The Bruins improved at both ends of the ice with 0.11 more goals for per game, and 0.2 less goals allowed per game for an overall improvement of +0.31 goals per game. On the other hand, the Blue Jackets’ scoring predictably went down due to the loss of Panarin and their injuries, but over a half a goal is quite the drop off.

They became a more defensive team with 0.21 less goals allowed per game. But that still leaves them with a 0.34 goals per game decrease. They went from scoring 0.3 more goals per game than their opponent to having a negative goal differential. I don’t see how a team with a negative goal differential (even if it is only -1) can have the Jack Adams winner, but we’ll have to wait and see.

Once again, the Flyers came out on top. They scored 0.35 more goals per game, while allowing 0.64 less goals per game, making a difference of nearly a full goal per game. That’s seriously impressive. This year’s Flyers scored more goals (227) in just 69 games than the team did in the ‘14-15 (212), ‘15-16 (211), and ‘16-17 (212) seasons.
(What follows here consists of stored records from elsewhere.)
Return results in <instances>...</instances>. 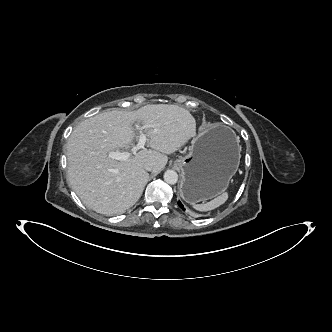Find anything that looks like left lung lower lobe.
<instances>
[{
	"instance_id": "1",
	"label": "left lung lower lobe",
	"mask_w": 332,
	"mask_h": 332,
	"mask_svg": "<svg viewBox=\"0 0 332 332\" xmlns=\"http://www.w3.org/2000/svg\"><path fill=\"white\" fill-rule=\"evenodd\" d=\"M178 205H179V207H180L181 209L185 210L184 207H183V205H182V203H181L180 201L178 202Z\"/></svg>"
}]
</instances>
A rate of 3.29 goals per game is the Flyers’ highest since 1996-97 (3.29), and we all know what happened that season.

Here’s a look at how the three teams’ performances changed from last season to this season.

‘18-19 season to ‘19-20 season

18-19 to '19-20 Point % CF% (5v5) xGF% (5v5) GF% (5v5) PP% PK% GF/GP GA/GP GD/GP
18-19 to '19-20 Point % CF% (5v5) xGF% (5v5) GF% (5v5) PP% PK% GF/GP GA/GP GD/GP
Bruins 6.19% -2.22% -1.10% 2.20% -0.70% 4.40% 0.11 -0.2 0.31
Blue Jackets -1.90% -1.10% 1.05% -1.77% 1.00% -3.30% -0.55 -0.21 -0.34
Flyers 14.49% 2.57% 1.91% 6.83% 3.70% 3.30% 0.35 -0.64 0.99

It’s incredible that the Flyers improved in every category across the board. The Bruins had a pretty good regular season compared to last, but it’s hard to say that about the Blue Jackets. I know the award isn’t about how a team has improved from one season to the next, but it’ll be tough to swallow a Tortorella win given Vigneault’s case.

Another thing that Vigneault has over the other two finalists is that he is in his first year as head coach. Cassidy took his team to the Stanley Cup Final, and Tortorella is in his fifth season with the Blue Jackets and swept the Lightning in the playoffs last year. Vigneault came into a team with a certain culture, had everyone buy in as he implemented his system, and the results are showing.

Vigneault’s first season in Philadelphia has undoubtedly been a success. He has gotten production out of his top veterans, the young players have progressed well, and the depth guys have been better than the sum of their parts due to the position they’ve been put in.

With all due respect to Cassidy and Tortorella, Vigneault deserves the Jack Adams Award.